We continue to follow maths genius Elma Wexler, as she completes a three-month stint on the Moon and looking forward to seeing her husband, again. If I have a niggle, it’s that their relationship seems improbably idyllic, given the stresses put on it. Nathaniel is just so understanding, kind and appreciative of Elma’s drive to excel that I think a modern husband would struggle to be able to match up to his enlightened attitude. Given he is a product of a very different time, when it was tacitly agreed by many right-thinking men and a fair number of women, that it was a risky business giving a woman any kind of major responsibility, it does strain credulity. Especially as most of the other men Elma encounters have their macho insensitivity on display. However, I’m aware it’s a minor niggle in the scheme of things, when so much about this book is so good.
I think the handling of the alternate historical timeline throughout has been skilful and inspired. As someone who recalls the launch of Telstar and the Race to the Moon, Kowal manages to capture the feeling of the time, even allowing for her huge ‘what if’ of a major meteor strike that accelerates Humanity’s interest in establishing a colony elsewhere. I also enjoyed the adventure and tension with the two ships travelling to Mars and the ongoing tensions caused by the prevailing racist and sexist attitudes. The influence of the ongoing political situation, where hanging onto the funding as the life on Earth becomes increasingly difficult to sustain, is also a factor.

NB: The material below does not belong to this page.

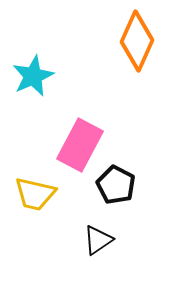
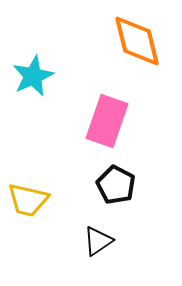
orange diamond: rotated 38 degrees counterclockwise
pink rectangle: moved 27 px right, 24 px up; rotated 9 degrees counterclockwise
yellow trapezoid: moved 7 px left, 6 px down
black triangle: moved 1 px down
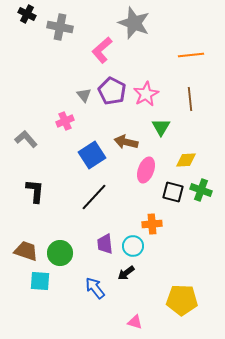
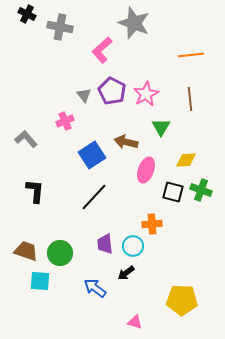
blue arrow: rotated 15 degrees counterclockwise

This all adds up to a cracking story, with plenty of adventure and some pause for thought about the ingrained attitudes that lead to people being overlooked because of what they represent, rather than being judged more fairly on their abilities and individual merits. I found the ongoing character arc of Parker to be an interesting progression – and while he was still fairly obnoxious, I appreciated learning more about him and what drove him. But one of the things I liked about Elma was her reaction to being attacked – she didn’t come out all guns blazing. She retreated behind a façade of politeness and tried to propitiate those around her whenever possible – which is what women of her generation, and my generation were raised to do. We were taught to be ‘good’. And I really, really liked that Kowal didn’t ignore that aspect, which I think has probably hindered gender equality far more than is appreciated.
An exceptionally good space travel adventure.